From banking to advertising to retail shopping, our society carries out a growing array of economic activities online. It only seems natural that currency would join the mix. Digital money has arisen as an alternative to the volatile official currencies of many modern countries. Bitcoin is by far the most popular of these alternatives, rapidly becoming a major source of money across the globe.
Considering how rapidly Bitcoin has grown, it may make a promising investment. But before you begin buying, it is essential to understand how this currency works. Only once you know how to buy Bitcoin, keep it secure, and anticipate changes in its value can you hope to invest profitably.
The first step to investing in Bitcoin is to learn how to buy it. This typically involves joining an online currency exchange, where you can trade dollars, rupees, Yuan, and other forms of money for their equivalent value in bitcoins. The most popular online exchange is known as Coinbase, but you can also use Changelly, Coinmana, LiteBit, and a myriad of other fora. Once you sign up for an exchange, you can pay for bitcoins using your bank account, your debit or credit card, or any other online purchase method. Exchange accounts typically come with a wallet, which keeps track of the amount of bitcoins you own; that wallet will be updated automatically each time you make a new currency purchase.
Shoring Up Security
While your exchange wallet will keep track of your bitcoins in the short term, it is not safe to keep them there indefinitely. Exchanges like Coinbase do not specialize in security, and will not be able to reliably prevent other users from stealing your bitcoins. For this reason, you should sign up for a secure digital wallet as soon as you begin buying.
You can create a Bitcoin wallet on your desktop computer by going to the website Blockchain.info. If you have an Android mobile device, you can create a wallet on that by downloading the app Bitcoin Wallet for Android; for Apple devices, the equivalent app is Blockchain Bitcoin Wallet for iOS. There are a number of different types of wallets you can create, but the most secure ones are multi-signature wallets. This kind of wallet requires multiple users to agree in order to create an account in the first place; at least two users must sign on before anyone can withdraw money. This arrangement makes it harder for unauthorized users to steal your bitcoins, shoring up security for the long haul.

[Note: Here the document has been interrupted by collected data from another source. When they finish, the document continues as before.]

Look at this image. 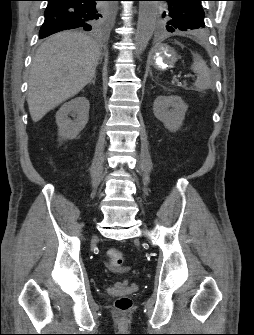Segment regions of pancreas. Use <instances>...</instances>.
<instances>
[{"instance_id": "obj_1", "label": "pancreas", "mask_w": 254, "mask_h": 335, "mask_svg": "<svg viewBox=\"0 0 254 335\" xmlns=\"http://www.w3.org/2000/svg\"><path fill=\"white\" fill-rule=\"evenodd\" d=\"M182 87H184L185 89H188V88L186 87V84H184Z\"/></svg>"}]
</instances>
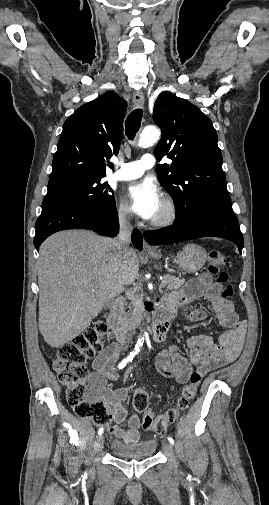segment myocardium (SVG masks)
<instances>
[{
  "instance_id": "obj_1",
  "label": "myocardium",
  "mask_w": 269,
  "mask_h": 505,
  "mask_svg": "<svg viewBox=\"0 0 269 505\" xmlns=\"http://www.w3.org/2000/svg\"><path fill=\"white\" fill-rule=\"evenodd\" d=\"M164 213L155 219H151L149 225L155 228H163L173 224L178 217V207L175 201L168 195L162 197Z\"/></svg>"
}]
</instances>
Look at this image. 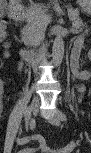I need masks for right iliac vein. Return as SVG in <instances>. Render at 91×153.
Here are the masks:
<instances>
[{
    "instance_id": "63e3f726",
    "label": "right iliac vein",
    "mask_w": 91,
    "mask_h": 153,
    "mask_svg": "<svg viewBox=\"0 0 91 153\" xmlns=\"http://www.w3.org/2000/svg\"><path fill=\"white\" fill-rule=\"evenodd\" d=\"M39 104H40V99L38 97H34L30 106L27 108V114H26L27 118H29L31 114H34L37 111Z\"/></svg>"
}]
</instances>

Once you know how to buy and secure bitcoins, you can start making money off them. Bitcoin prices have fluctuated wildly since the currency was first developed. The key to profiting from it is to figure out when prices are about to rise or fall; you can then buy before they rise, wait for your bitcoins to increase in value, and then sell just before they fall. Such changes in price happen for a number of reasons, but the most common ones include:
- Currency Changes– Since Bitcoin was developed as an alternative to official government currencies, its price changes in accordance with those currencies. It tends to do best when national currencies decline in value or are expected to decline; when experts were predicting that the Chinese government would devalue the Yuan, for example, Bitcoin prices climbed. On the other hand, if countries with previously volatile currencies become more stable, Bitcoin prices will fall.
- Bitcoin Acceptance– As more countries and businesses allow bitcoins to be used for payment, the currency as a whole becomes more valuable. For example, Japan’s recent decision to allow Bitcoin was a boon for investors. But if any companies or nations stop accepting bitcoins, the currency’s value will likely decline.
- Competing Currencies– While Bitcoin is the most common digital currency, it is by no means the only one. If currencies like Ethereum and Factom increase in popularity, Bitcoin will likely suffer.
By paying attention to these and other trends, you can anticipate the changing value of Bitcoin. This puts you in the perfect position to invest in and profit off this cutting-edge digital currency.